A person with direct knowledge of this matter said the Guinas board was informed about the Rosh Pinah Zinc shares’ transaction after they received instructions from Swapo leaders to transfer the N$16 million to the party.

A source said Guinas refused to send the money to the party because the company wanted to reinvest the funds into its operations.

That refusal appears to have caused further friction between the nominee shareholders and Guinas.

Businesswoman Mwetulamba Shingenge, who ran Guinas for decades as managing director, told The Namibian yesterday that she was fired by the Mutumba group last year.

She declined to comment when asked for comment, saying she has left the company. But Mutumba’s group believe she knew about the Rosh Pinah Zinc deal, and did not tell the Guinas board.

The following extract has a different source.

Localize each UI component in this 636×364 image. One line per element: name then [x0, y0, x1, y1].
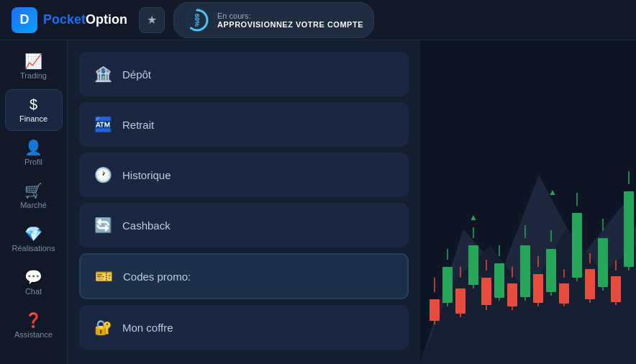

A clique in the Swapo nominee shareholders have a history of firing officials who question financial irregularities at Guinas.

For instance, documents show that former Guinas board chairperson Maria Nakale-Gaomas and other board members were fired in 2011 for probing the ownership structure of certain Guinas subsidiaries. Nakale-Gaomas was unreachable for comment.

Swapo nominee shareholder and former presidential aide Nekuta is one of the leaders accused by people familiar with this saga of firing Guinas chairpersons who question the company’s finances.

Nekuta was involved in firing Nakale-Gaomas and Mutumba.

“It’s the prerogative of the shareholder [to fire]. It’s an internal matter,” he said.

He confirmed yesterday that the nominee shareholders “fired” Mutumba, but he declined to provide the reasons, or whether they consulted the party leadership to fire him.

Documents show that Kavendjii and other people on that nominee shareholder committee rejected the decision to fire Mutumba.

Nekuta told The Namibian yesterday that claims of irregularities at Guinas are not true.

“That’s a lie. Let them prove it. They can even go to court; or report the matter to the police,” he said.

Nekuta claimed that Guinas had less say in the sale of shares in Rosh Pinah Zinc because it’s a minority shareholder in a company that holds a stake in the mining company.

He said those who are accusing him of protecting the interest of individuals should prove it.

“I represent the party on various companies. It’s unethical for me to own shares in those companies,” he stated.

Asked whether Guinas owns the shares in the hotel at Lüderitz, Nekuta said: “Yes, Guinas still has shares in the hotel”.